Lo "strano" aumento delle dimissioni in pochi mesi in Italia

Nel secondo trimestre del 2021 si è registrato un aumento del numero di contratti terminati a causa della decisione di dipendenti di chiudere il rapporto lavorativo. Cosa sta succedendo?

Potremmo chiamarle "grandi dimissioni". Una sorta di fuga dal lavoro, provocata forse dagli strascichi della pandemia da coronavirus o un segnale di un nuovo mercato in fermento.

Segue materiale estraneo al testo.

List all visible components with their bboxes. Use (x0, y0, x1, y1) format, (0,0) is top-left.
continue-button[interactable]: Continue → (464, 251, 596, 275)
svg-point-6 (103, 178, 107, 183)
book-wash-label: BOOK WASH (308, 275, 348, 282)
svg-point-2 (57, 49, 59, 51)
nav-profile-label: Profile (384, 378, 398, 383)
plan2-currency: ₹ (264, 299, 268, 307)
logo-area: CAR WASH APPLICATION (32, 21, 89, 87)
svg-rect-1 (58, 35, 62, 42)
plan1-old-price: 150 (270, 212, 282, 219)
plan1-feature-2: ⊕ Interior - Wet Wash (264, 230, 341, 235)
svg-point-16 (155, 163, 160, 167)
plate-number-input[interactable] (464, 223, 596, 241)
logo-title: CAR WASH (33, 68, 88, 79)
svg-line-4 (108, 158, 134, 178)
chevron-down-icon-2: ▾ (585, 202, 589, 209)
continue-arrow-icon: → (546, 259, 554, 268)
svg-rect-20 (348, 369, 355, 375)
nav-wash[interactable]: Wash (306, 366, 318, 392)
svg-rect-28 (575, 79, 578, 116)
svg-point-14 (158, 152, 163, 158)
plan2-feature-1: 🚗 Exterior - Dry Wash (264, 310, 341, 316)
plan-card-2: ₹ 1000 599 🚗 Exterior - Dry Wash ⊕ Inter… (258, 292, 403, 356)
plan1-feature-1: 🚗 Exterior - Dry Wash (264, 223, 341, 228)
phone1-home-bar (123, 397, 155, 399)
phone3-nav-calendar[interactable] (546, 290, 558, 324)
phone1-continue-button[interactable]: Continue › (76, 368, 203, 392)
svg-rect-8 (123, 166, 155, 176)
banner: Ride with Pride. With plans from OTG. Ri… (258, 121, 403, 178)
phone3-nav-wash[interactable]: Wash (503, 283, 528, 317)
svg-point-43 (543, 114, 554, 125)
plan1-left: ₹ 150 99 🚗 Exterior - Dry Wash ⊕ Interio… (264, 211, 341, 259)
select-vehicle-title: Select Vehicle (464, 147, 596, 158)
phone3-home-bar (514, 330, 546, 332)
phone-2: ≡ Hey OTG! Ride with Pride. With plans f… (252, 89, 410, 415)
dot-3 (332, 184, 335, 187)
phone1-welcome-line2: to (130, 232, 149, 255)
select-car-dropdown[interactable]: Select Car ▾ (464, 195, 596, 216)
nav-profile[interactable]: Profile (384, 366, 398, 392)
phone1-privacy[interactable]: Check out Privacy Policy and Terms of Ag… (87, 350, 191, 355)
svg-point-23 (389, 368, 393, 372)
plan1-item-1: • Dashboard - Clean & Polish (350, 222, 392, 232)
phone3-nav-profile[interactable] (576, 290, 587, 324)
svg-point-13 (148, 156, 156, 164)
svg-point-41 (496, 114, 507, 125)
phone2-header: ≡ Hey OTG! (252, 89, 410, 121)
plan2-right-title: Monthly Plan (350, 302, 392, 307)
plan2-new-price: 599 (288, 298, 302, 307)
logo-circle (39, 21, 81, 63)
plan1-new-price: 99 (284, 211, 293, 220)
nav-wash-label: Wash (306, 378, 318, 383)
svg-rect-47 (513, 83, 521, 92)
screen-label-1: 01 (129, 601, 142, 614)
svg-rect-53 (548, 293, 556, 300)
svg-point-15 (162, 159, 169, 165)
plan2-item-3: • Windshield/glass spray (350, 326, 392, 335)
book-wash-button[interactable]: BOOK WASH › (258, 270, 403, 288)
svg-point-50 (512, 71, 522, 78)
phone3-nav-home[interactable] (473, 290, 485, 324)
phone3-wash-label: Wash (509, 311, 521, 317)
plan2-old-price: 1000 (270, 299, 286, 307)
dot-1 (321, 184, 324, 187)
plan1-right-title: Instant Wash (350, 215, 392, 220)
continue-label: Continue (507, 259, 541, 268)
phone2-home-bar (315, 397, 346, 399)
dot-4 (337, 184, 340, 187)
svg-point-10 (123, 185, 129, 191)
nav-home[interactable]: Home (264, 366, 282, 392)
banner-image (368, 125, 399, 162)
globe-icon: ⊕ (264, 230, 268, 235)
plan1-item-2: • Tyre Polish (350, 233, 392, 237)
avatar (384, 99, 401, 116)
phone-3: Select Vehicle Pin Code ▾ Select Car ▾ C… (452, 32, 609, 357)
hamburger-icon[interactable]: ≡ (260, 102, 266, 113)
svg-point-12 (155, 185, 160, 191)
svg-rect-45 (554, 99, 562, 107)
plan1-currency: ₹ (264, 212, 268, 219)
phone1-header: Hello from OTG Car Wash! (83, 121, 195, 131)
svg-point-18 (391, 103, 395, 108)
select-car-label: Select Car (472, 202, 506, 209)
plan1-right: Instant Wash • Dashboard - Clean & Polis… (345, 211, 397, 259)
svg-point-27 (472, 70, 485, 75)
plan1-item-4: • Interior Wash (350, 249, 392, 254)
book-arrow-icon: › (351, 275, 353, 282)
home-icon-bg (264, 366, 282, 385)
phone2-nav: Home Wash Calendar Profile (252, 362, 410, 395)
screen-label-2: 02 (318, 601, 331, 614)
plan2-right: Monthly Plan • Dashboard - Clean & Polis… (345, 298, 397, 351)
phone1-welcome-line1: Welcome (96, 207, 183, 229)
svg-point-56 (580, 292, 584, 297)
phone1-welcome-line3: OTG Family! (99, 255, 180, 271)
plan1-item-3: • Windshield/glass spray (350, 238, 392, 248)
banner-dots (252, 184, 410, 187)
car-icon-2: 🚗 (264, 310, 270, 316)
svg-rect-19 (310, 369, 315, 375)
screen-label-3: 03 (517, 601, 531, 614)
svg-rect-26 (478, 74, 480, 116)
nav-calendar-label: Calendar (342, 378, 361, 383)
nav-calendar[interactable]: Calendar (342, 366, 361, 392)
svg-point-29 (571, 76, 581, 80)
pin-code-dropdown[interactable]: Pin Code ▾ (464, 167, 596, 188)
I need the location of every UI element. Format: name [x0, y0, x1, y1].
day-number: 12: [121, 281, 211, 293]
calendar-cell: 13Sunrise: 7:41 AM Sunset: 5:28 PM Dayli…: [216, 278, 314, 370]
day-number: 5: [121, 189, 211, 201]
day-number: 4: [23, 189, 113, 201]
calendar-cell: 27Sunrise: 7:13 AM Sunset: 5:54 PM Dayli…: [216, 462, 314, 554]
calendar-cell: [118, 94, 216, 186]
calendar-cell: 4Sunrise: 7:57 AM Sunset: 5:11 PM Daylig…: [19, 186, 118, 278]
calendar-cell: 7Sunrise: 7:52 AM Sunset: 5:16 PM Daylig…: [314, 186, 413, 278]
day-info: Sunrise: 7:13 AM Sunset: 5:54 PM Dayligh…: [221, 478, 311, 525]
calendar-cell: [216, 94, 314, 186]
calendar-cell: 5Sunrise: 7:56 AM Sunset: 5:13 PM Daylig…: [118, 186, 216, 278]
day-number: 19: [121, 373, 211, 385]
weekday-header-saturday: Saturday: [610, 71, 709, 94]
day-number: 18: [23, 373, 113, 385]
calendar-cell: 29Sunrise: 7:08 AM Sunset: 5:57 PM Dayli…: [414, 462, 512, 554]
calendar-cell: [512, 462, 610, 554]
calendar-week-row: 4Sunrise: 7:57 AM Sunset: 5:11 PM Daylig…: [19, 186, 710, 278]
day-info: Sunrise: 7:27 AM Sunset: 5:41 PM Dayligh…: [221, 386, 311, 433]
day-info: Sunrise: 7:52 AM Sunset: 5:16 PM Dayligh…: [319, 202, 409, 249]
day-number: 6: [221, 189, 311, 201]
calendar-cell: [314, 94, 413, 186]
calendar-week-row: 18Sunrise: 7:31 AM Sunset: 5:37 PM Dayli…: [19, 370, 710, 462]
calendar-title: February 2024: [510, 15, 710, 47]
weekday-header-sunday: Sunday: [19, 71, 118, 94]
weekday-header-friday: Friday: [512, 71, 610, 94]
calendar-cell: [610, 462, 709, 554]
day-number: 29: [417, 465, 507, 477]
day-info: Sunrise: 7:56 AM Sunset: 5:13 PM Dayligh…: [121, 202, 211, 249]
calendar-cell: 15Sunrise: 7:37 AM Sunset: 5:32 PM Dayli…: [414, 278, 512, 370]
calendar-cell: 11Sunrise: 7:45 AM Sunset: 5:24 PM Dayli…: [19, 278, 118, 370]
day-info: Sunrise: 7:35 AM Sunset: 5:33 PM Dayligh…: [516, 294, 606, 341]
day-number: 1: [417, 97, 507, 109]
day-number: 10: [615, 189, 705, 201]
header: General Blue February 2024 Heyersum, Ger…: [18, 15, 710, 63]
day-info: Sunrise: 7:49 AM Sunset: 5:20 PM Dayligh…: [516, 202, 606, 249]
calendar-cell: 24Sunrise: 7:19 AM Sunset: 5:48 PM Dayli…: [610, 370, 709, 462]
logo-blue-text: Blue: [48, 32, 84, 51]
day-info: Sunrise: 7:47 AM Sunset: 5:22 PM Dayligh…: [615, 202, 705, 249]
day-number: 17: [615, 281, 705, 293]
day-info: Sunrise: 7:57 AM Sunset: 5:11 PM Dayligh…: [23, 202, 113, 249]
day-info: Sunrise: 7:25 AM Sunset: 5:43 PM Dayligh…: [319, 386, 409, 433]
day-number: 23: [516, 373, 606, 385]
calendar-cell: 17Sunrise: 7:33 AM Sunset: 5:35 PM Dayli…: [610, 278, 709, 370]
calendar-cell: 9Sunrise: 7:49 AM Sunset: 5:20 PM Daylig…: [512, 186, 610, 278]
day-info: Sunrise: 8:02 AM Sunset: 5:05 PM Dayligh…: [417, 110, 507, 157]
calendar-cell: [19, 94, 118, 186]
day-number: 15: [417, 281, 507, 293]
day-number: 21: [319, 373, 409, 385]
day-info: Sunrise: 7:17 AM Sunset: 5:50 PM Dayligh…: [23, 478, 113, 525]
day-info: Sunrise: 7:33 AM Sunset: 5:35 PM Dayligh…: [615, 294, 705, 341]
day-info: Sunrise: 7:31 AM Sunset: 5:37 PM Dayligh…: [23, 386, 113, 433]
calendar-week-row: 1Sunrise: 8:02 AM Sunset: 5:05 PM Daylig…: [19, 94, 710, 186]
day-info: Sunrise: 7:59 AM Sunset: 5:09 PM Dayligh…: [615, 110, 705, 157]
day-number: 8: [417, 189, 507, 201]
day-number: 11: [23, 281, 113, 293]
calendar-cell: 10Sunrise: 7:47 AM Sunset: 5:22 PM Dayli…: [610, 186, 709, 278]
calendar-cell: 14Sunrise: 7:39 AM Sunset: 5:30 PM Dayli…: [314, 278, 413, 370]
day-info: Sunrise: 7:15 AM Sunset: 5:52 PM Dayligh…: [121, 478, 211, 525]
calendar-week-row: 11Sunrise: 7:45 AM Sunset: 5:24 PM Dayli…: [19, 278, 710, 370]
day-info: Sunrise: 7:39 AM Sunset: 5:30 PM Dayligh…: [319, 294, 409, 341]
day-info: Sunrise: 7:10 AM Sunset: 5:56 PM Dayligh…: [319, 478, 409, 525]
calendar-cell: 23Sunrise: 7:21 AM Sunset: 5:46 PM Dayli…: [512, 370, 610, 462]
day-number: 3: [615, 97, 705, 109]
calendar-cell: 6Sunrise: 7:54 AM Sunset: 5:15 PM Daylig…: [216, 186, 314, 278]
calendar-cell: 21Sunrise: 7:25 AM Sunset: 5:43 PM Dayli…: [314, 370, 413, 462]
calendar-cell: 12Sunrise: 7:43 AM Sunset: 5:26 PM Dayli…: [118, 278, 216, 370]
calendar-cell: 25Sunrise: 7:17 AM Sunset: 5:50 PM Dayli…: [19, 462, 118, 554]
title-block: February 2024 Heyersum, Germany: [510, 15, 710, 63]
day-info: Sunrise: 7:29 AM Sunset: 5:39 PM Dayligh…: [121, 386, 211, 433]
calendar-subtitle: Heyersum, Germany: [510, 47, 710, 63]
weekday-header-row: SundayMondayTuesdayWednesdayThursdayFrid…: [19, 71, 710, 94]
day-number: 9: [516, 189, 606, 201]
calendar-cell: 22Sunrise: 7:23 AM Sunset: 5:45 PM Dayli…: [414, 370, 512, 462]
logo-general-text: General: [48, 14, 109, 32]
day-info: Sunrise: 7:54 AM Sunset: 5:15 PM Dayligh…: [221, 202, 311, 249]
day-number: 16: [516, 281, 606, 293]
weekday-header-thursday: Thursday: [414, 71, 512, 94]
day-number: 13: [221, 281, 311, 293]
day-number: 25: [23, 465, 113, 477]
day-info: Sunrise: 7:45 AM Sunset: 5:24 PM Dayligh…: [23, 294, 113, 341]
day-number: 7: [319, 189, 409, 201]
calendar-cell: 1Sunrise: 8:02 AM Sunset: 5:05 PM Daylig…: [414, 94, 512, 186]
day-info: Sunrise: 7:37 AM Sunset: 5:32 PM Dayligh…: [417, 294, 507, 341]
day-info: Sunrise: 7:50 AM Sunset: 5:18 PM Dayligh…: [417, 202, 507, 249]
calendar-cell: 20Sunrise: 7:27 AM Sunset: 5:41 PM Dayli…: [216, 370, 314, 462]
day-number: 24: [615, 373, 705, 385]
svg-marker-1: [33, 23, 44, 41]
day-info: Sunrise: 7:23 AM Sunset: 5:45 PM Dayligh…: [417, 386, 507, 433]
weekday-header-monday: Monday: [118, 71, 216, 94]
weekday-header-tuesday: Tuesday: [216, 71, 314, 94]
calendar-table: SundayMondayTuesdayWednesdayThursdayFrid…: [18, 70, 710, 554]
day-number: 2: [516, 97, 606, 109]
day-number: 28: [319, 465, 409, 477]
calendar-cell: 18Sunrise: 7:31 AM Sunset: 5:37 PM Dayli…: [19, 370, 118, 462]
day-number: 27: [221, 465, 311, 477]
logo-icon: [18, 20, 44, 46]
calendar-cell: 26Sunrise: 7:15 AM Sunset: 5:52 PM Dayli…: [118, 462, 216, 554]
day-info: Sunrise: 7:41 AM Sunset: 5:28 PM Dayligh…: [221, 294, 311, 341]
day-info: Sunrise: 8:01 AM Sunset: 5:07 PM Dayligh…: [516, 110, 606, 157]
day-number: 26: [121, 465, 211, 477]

È ancora presto per dirlo. Fatto sta che il ministero del Lavoro ha pubblicato i dati sui rapporti di lavoro nel secondo trimestre del 2021. E su un totale di 2,5 milioni di contratti cessati, si sono registrate quasi mezzo milione di dimissioni - 484mila per la precisione -, di cui 292mila da parte di uomini e 191mila da parte di donne.

Lo "strano" aumento delle dimissioni in pochi mesi

L'incremento nel numero di dimissioni rispetto al trimestre precedente è stato del 37%, ma la crescita raggiunge addirittura l'85% se si confrontano i dati con il secondo trimestre del 2020. Cosa sta succedendo? L'aumento del numero di dimissioni, se dovesse essere soltanto temporaneo, potrebbe essere solo la conseguenza di un mercato del lavoro "congelato" per molti mesi a causa della crisi legata alla pandemia. Se invece il tasso di dimissioni dovesse rimanere su livelli alti per un tempo prolungato, potrebbe essere l'effetto di un fenomeno di ricollocamento della forza lavoro con lavoratori che da un settore in crisi scelgono di spostarsi in uno in crescita. Per una tale valutazione, però, bisognerebbe indagare su chi sono i dimissionari, che tipo di lavoro lasciano e quale altra occupazione trovano.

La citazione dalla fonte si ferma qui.